According to Scott, project partners are gearing up to fill in a number of gaps along the trail, including an extension of the Dequindre Cut, development along the RiverWalk’s western half, and bike lanes along St. Aubin in Detroit and various parts of Hamtramck. In total, about half the route is expected to be complete by 2014.

The big missing link right now is an 8.3-mile section of abandoned railroad track owned by the Conrail corporation. The City of Detroit hopes to purchase the land from the company and convert it to trail. However funding has been a sticking point; Scott estimates it will cost about $4.5 million to buy the railroad expanse from Conrail.

This spring, the city applied for two grants to help them with the acquisition, a Michigan Natural Resources Trust Fund grant that would cover about 80 percent of its cost and an MDOT Transportation Alternatives Program grant, which would handle the rest.

If the railroad is purchased, Todd says several bridges along the route would need to be renovated and the track would probably be covered in asphalt to make it traversable.
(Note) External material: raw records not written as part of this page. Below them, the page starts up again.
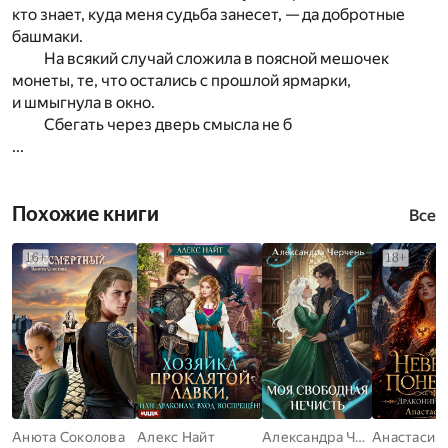
кто знает, куда меня судьба занесет, — да добротные
башмаки.
На всякий случай сложила в поясной мешочек
монеты, те, что остались с прошлой ярмарки,
и шмыгнула в окно.
Сбегать через дверь смысла не б
...
Похожие книги
Все
Анюта Соколова
Алекс Найт
Александра Черчень
Анастасия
Plans for lighting and other design specifics are still being determined.

While there is no definitive timeline for the completion of the railroad path, a rough version of the greenway could be in place in as early as two or three years time.

“We might be using some section of road and bike lanes, but later on we may develop a higher level of service options. So we might move people from the bike lanes on to a rail trail,” says Scott. “Our goal is to get it done as soon as we can.”